Heroic history of forgotten solider revealed

Heroic history of forgotten solider revealed

Heroic history of forgotten solider revealed

First published in News

LONG-LOST records revealing a soldier from Wix was a hero of the last British cavalry charge a century ago have been revealed.

Bertie Mason, who was born in the village in 1892, joined the 9th Lancers at the age of 18 before leaving for France with the British Expeditionary Force near the start of World War One.

The service records of many soldiers who served in the Great War were lost during a bombing raid in World War Two, including Mr Masons’.

However he was transferred to the Royal Tank Corps Enlistment in 1920 where he eventually became Regimental Sergeant Major and those records have been published and include a summary of his service.

His stint during the war lasted less than a month but took in the Battle of Mons in August and the First Battle of the Mame in early September.
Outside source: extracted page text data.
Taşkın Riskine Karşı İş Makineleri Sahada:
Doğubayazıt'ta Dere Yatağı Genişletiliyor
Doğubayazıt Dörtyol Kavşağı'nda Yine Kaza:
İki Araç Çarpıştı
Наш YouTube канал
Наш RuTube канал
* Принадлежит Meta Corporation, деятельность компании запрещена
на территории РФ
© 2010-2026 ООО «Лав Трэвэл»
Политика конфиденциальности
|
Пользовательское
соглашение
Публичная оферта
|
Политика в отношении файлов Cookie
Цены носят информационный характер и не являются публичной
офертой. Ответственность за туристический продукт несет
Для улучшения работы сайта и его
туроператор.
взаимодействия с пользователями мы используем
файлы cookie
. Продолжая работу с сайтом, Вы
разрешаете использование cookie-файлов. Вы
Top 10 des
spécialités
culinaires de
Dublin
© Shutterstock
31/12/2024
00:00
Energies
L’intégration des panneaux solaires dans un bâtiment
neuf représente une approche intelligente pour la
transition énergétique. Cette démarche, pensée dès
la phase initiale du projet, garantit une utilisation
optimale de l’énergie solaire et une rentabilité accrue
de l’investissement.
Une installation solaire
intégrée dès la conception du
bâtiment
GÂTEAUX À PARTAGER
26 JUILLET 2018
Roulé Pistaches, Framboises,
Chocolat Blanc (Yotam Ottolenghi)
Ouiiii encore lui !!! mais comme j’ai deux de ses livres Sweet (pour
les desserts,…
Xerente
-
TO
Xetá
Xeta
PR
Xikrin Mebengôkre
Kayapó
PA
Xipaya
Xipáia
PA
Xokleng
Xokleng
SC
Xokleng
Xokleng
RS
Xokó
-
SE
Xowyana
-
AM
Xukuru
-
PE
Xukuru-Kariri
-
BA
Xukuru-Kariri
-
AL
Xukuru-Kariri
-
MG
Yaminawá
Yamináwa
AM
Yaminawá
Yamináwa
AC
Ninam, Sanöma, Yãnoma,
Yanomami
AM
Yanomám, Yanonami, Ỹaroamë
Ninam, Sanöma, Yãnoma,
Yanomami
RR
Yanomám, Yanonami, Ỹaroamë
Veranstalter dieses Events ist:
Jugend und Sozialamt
At the former his regiment along with the squadron of 4th Dragoon Hussars charged six battalions of German infantry and a further six batteries of guns and a number of men and horses lost their lives. Although there were fewer casualties at the First Battle of the Mame, it was the last ever lance-on-lance action which ever took place before more long-range weapons like machine guns became the norm.

German forces had to retreat as British troops drove forward on horseback with their weapons drawn.

Unfortunately Mr Mason was wounded when, according to family tradition, his horse was shot from under him and he was forced to return to England less than a week after the battle.